Since 16th December 2017 the PAWS system is misbehaving. First, @Andrew detected a 500 Internal Server Error, Redirect loop detected issue at https://paws.wmflabs.org/.
On Monday 18th December I detected 502 Bad gateway.
I started looking at the deployment and reading docs: https://wikitech.wikimedia.org/wiki/PAWS/Tools/Admin but a fix is not obvious.
I checked several hosts and nginx (both in paws and in tools project) and ended reading the logs of the hub-deployment pod.

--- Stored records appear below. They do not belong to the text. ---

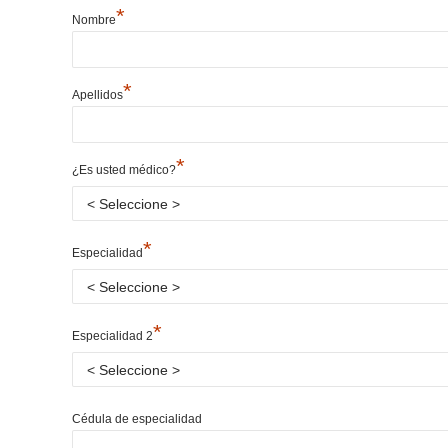
*
Nombre
*
Apellidos
*
¿Es usted médico?
*
Especialidad
*
Especialidad 2
Cédula de especialidad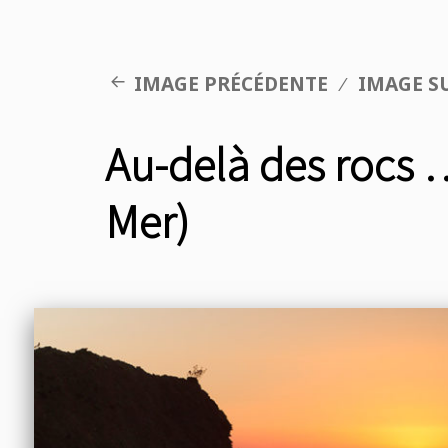
IMAGE PRÉCÉDENTE
IMAGE S
Au-delà des rocs 
Mer)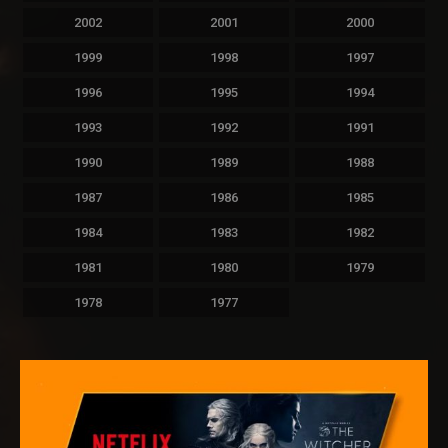
2002
2001
2000
1999
1998
1997
1996
1995
1994
1993
1992
1991
1990
1989
1988
1987
1986
1985
1984
1983
1982
1981
1980
1979
1978
1977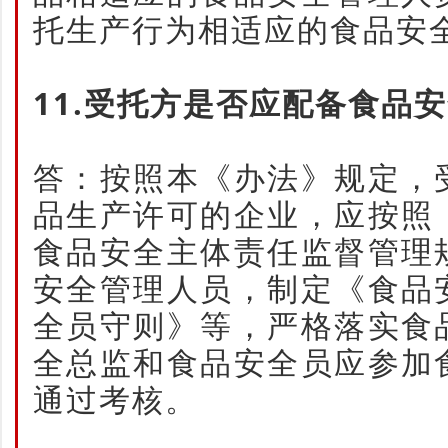
托生产行为相适应的食品安
11.受托方是否应配备食品
答：按照本《办法》规定，
品生产许可的企业，应按照
食品安全主体责任监督管理
安全管理人员，制定《食品
全员守则》等，严格落实食
全总监和食品安全员应参加
通过考核。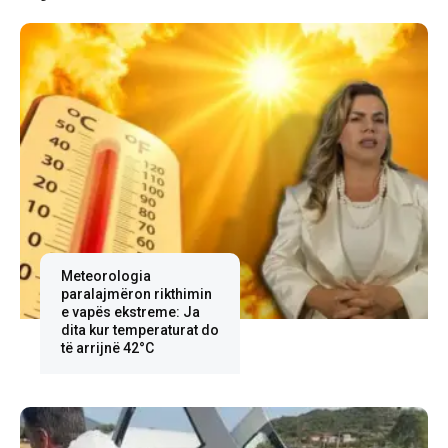
Meteorologia
paralajmëron rikthimin
e vapës ekstreme: Ja
dita kur temperaturat do
të arrijnë 42°C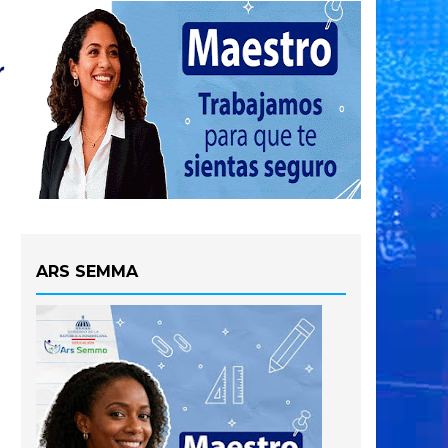
ARS SEMMA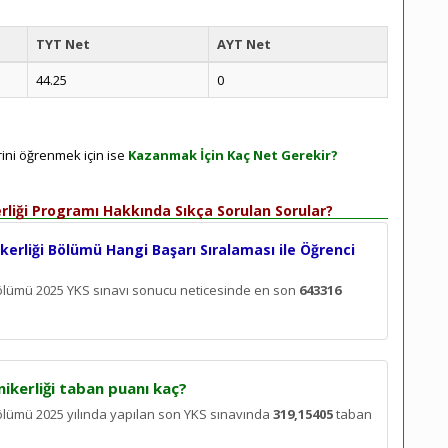
TYT Net
AYT Net
44.25
0
rini öğrenmek için ise
Kazanmak İçin Kaç Net Gerekir?
erliği Programı Hakkında Sıkça Sorulan Sorular?
kerliği Bölümü Hangi Başarı Sıralaması ile Öğrenci
 Bölümü 2025 YKS sınavı sonucu neticesinde en son
643316
nikerliği taban puanı kaç?
 Bölümü 2025 yılında yapılan son YKS sınavında
319,15405
taban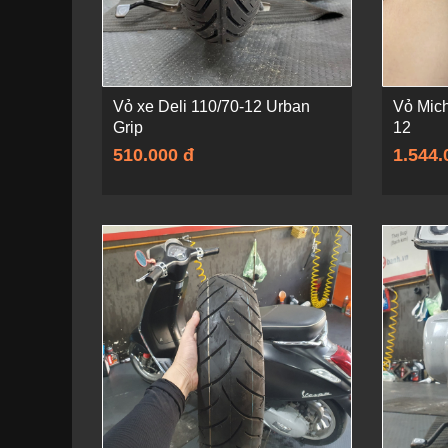
Vỏ xe Deli 110/70-12 Urban
Vỏ Mich
Grip
12
510.000 đ
1.544.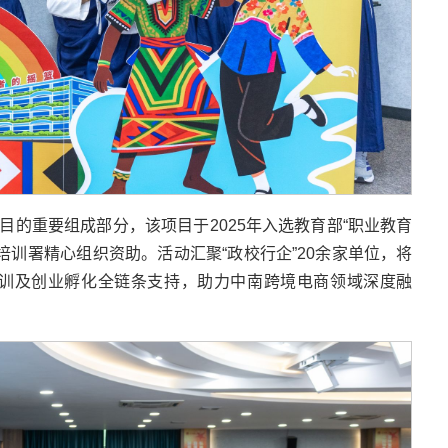
目的重要组成部分，该项目于2025年入选教育部“职业教育
培训署精心组织资助。活动汇聚“政校行企”20余家单位，将
训及创业孵化全链条支持，助力中南跨境电商领域深度融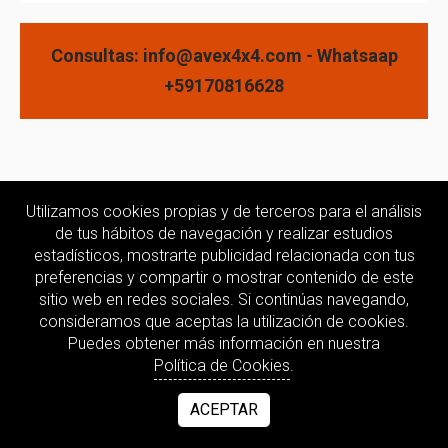
Consultas: info@avex4x4.com - Whatsaap
+59170816628
Utilizamos cookies propias y de terceros para el análisis
de tus hábitos de navegación y realizar estudios
estadísticos, mostrarte publicidad relacionada con tus
preferencias y compartir o mostrar contenido de este
sitio web en redes sociales. Si continúas navegando,
consideramos que aceptas la utilización de cookies.
Puedes obtener más información en nuestra
Política de Cookies
.
ACEPTAR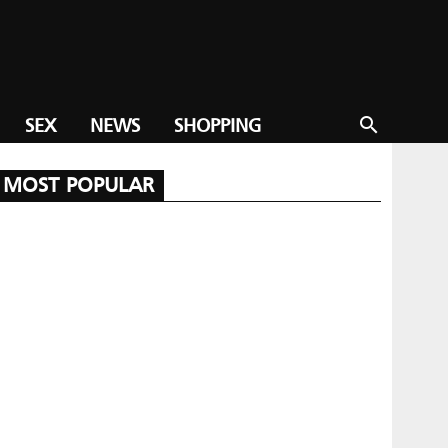
SEX
NEWS
SHOPPING
search
MOST POPULAR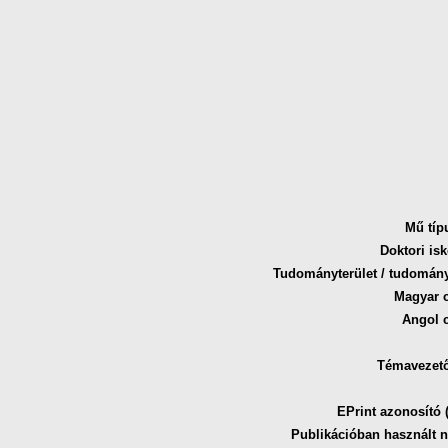
Mű típ
Doktori isk
Tudományterület / tudomán
Magyar 
Angol 
Témavezető
EPrint azonosító (
Publikációban használt n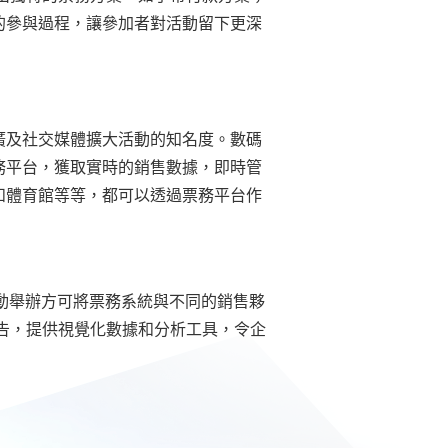
的參與過程，讓參加者對活動留下更深
廣及社交媒體擴大活動的知名度。數碼
務平台，獲取實時的銷售數據，即時管
和體育館等等，都可以透過票務平台作
舉行，活動舉辦方可將票務系統與不同的銷售夥
報告，提供視覺化數據和分析工具，令企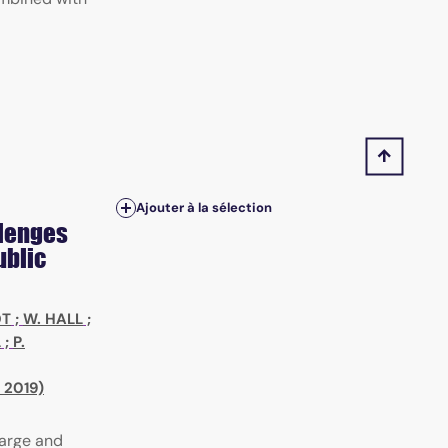
Ajouter à la sélection
llenges
ublic
DT
;
W. HALL
;
L
;
P.
 2019)
large and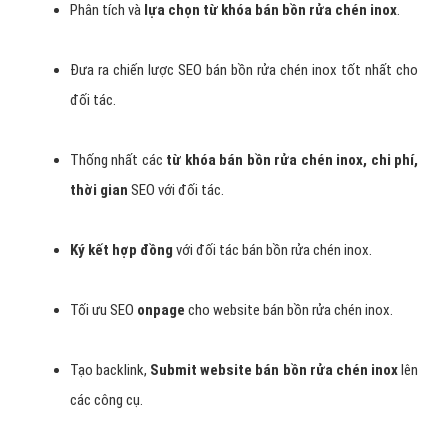
Phân tích và
lựa chọn từ khóa bán bồn rửa chén inox
.
Đưa ra chiến lược SEO bán bồn rửa chén inox tốt nhất cho
đối tác.
Thống nhất các
từ khóa bán bồn rửa chén inox, chi phí,
thời gian
SEO với đối tác.
Ký kết hợp đồng
với đối tác bán bồn rửa chén inox.
Tối ưu SEO
onpage
cho website bán bồn rửa chén inox.
Tạo backlink,
Submit website bán bồn rửa chén inox
lên
các công cụ.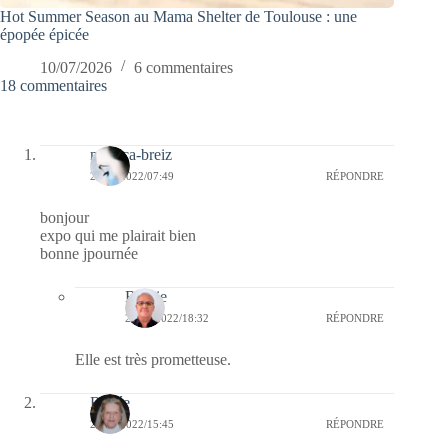
Hot Summer Season au Mama Shelter de Toulouse : une
épopée épicée
10/07/2026
6 commentaires
18 commentaires
monica-breiz
26/10/2022/07:49
RÉPONDRE
bonjour
expo qui me plairait bien
bonne jpournée
Bernie
26/10/2022/18:32
RÉPONDRE
Elle est très prometteuse.
Renée
25/10/2022/15:45
RÉPONDRE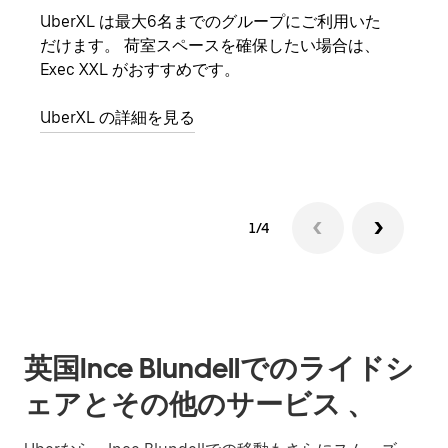
UberXL は最大6名までのグループにご利用いた
友人
だけます。 荷室スペースを確保したい場合は、
自で
Exec XXL がおすすめです。
グル
UberXL の詳細を見る
1/4
英国Ince Blundellでのライドシ
ェアとその他のサービス 、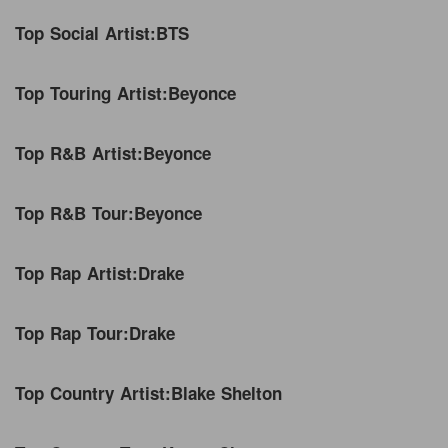
Top Social Artist:
BTS
Top Touring Artist:
Beyonce
Top R&B Artist:
Beyonce
Top R&B Tour:
Beyonce
Top Rap Artist:
Drake
Top Rap Tour:
Drake
Top Country Artist:
Blake Shelton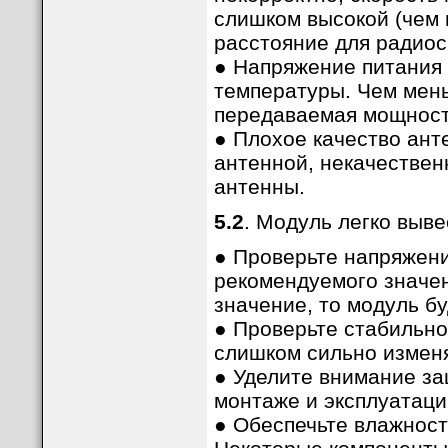
слишком высокой (чем 
расстояние для радиос
● Напряжение питания 
температуры. Чем мен
передаваемая мощност
● Плохое качество ант
антенной, некачествен
антенны.
5.2
. Модуль легко выве
● Проверьте напряжени
рекомендуемого значе
значение, то модуль б
● Проверьте стабильно
слишком сильно изменя
● Уделите внимание за
монтаже и эксплуатаци
● Обеспечьте влажнос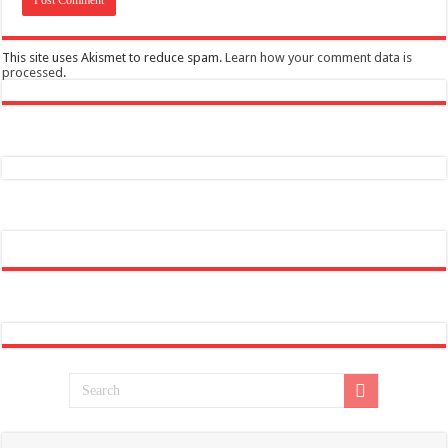
This site uses Akismet to reduce spam.
Learn how your comment data is
processed
.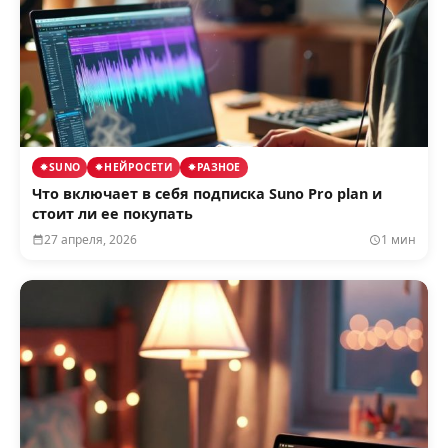
SUNO
НЕЙРОСЕТИ
РАЗНОЕ
Что включает в себя подписка Suno Pro plan и
стоит ли ее покупать
27 апреля, 2026
1 мин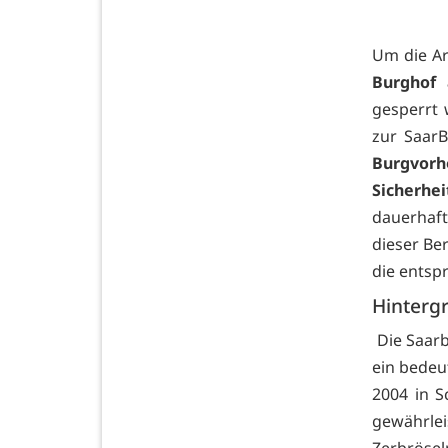
Um die Ar
Burghof 
gesperrt
zur Saar
Burgvo
Sicherhe
dauerhaf
dieser Be
die entsp
Hinterg
Die Saarb
ein bedeu
2004 in S
gewährl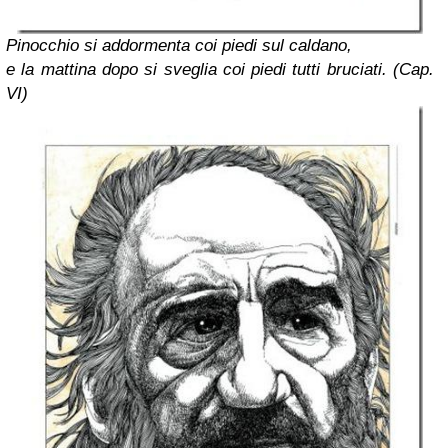
Pinocchio si addormenta coi piedi sul caldano,
e la mattina dopo si sveglia coi piedi tutti bruciati. (Cap.
VI)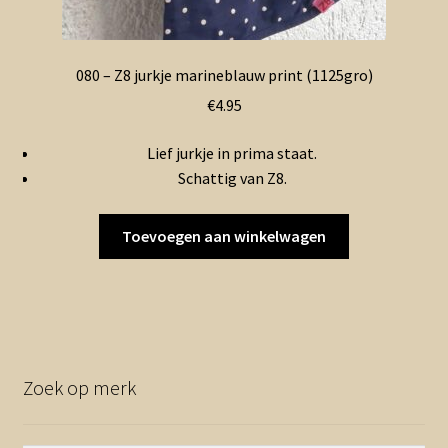
080 – Z8 jurkje marineblauw print (1125gro)
€
4.95
Lief jurkje in prima staat.
Schattig van Z8.
Toevoegen aan winkelwagen
Zoek op merk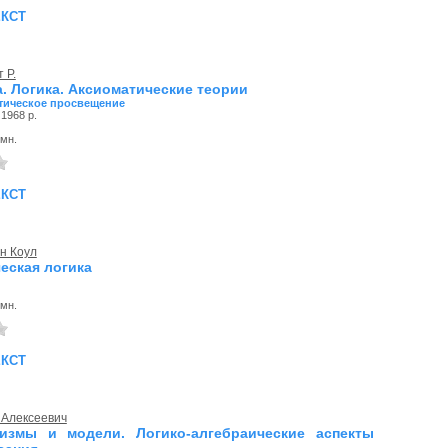
екст
 Р.
. Логика. Аксиоматические теории
тическое просвещение
1968 р.
омн.
екст
н Коул
еская логика
омн.
екст
 Алексеевич
измы и модели. Логико-алгебраические аспекты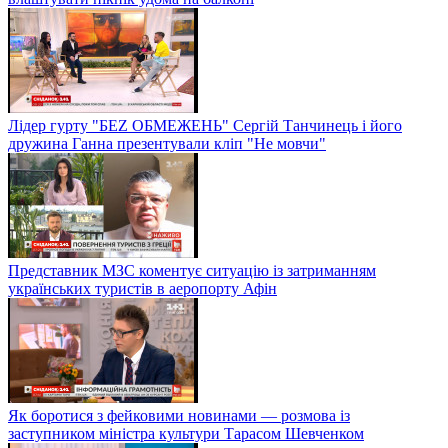
Лідер гурту "БЕZ ОБМЕЖЕНЬ" Сергій Танчинець і його
дружина Ганна презентували кліп "Не мовчи"
Представник МЗС коментує ситуацію із затриманням
українських туристів в аеропорту Афін
Як боротися з фейковими новинами — розмова із
заступником міністра культури Тарасом Шевченком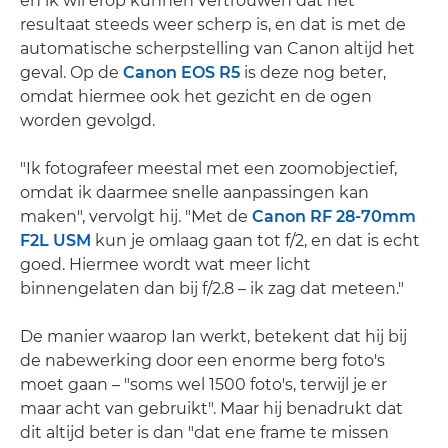
en ik wil erop kunnen vertrouwen dat het
resultaat steeds weer scherp is, en dat is met de
automatische scherpstelling van Canon altijd het
geval. Op de
Canon EOS R5
is deze nog beter,
omdat hiermee ook het gezicht en de ogen
worden gevolgd.
"Ik fotografeer meestal met een zoomobjectief,
omdat ik daarmee snelle aanpassingen kan
maken", vervolgt hij. "Met de
Canon RF 28-70mm
F2L USM
kun je omlaag gaan tot f/2, en dat is echt
goed. Hiermee wordt wat meer licht
binnengelaten dan bij f/2.8 – ik zag dat meteen."
De manier waarop Ian werkt, betekent dat hij bij
de nabewerking door een enorme berg foto's
moet gaan – "soms wel 1500 foto's, terwijl je er
maar acht van gebruikt". Maar hij benadrukt dat
dit altijd beter is dan "dat ene frame te missen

2017-12-17 04:08:17,574 WARNING Connection pool is full, discarding connection: 10.96.0.1 WARNING:urllib3.connectionpool:Connection pool is full, discarding connection: 10.96.0.1 [I 2017-12-17 04:08:17.581 JupyterHub app:1228] noxski still running 2017-12-17 04:08:17,585 WARNING Connection pool is full, discarding connection: 10.96.0.1 WARNING:urllib3.connectionpool:Connection pool is full, discarding connection: 10.96.0.1 2017-12-17 04:08:17,586 WARNING Connection pool is full, discarding connection: 10.96.0.1 WARNING:urllib3.connectionpool:Connection pool is full, discarding connection: 10.96.0.1 2017-12-17 04:08:17,586 WARNING Connection pool is full, discarding connection: 10.96.0.1 WARNING:urllib3.connectionpool:Connection pool is full, discarding connection: 10.96.0.1 2017-12-17 04:08:17,605 WARNING Connection pool is full, discarding connection: 10.96.0.1 WARNING:urllib3.connectionpool:Connection pool is full, discarding connection: 10.96.0.1 2017-12-17 04:08:20,601 WARNING Connection pool is full, discarding connection: 10.96.0.1 WARNING:urllib3.connectionpool:Connection pool is full, discarding connection: 10.96.0.1
Also:
Traceback (most recent call last):
File "/usr/local/bin/cull_idle_servers.py", line 88, in <module>
loop.run_sync(cull)
File "/usr/local/lib/python3.5/dist-packages/tornado/ioloop.py", line 458, in run_sync
return future_cell[0].result()
File "/usr/local/lib/python3.5/dist-packages/tornado/concurrent.py", line 238, in result
raise_exc_info(self._exc_info)
File "<string>", line 4, in raise_exc_info
File "/usr/local/lib/python3.5/dist-packages/tornado/gen.py", line 1063, in run
yielded = self.gen.throw(*exc_info)
File "/usr/local/bin/cull_idle_servers.py", line 55, in cull_idle
resp = yield client.fetch(req)
File "/usr/local/lib/python3.5/dist-packages/tornado/gen.py", line 1055, in run
value = future.result()
File "/usr/local/lib/python3.5/dist-packages/tornado/concurrent.py", line 238, in result
raise_exc_info(self._exc_info)
File "<string>", line 4, in raise_exc_info
File "/usr/local/lib/python3.5/dist-packages/tornado/stack_context.py", line 316, in wrapped
ret = fn(*args, **kwargs)
File "/usr/local/lib/python3.5/dist-packages/tornado/simple_httpclient.py", line 307, in _on_timeout
raise HTTPError(599, error_message)
tornado.httpclient.HTTPError: HTTP 599: Timeout while connectingThen I restarted the pod with kubectl get pod -o yaml hub-deployment-1381799904-b5g5j -n prod | kubectl replace --force -f -. After the restart, another issue appeared in the logs:
[E 2017-12-18 11:59:49.896 JupyterHub app:904] Failed to connect to db: sqlite:///jupyterhub.sqlite
In this case, it seems like something was not well configured in this container.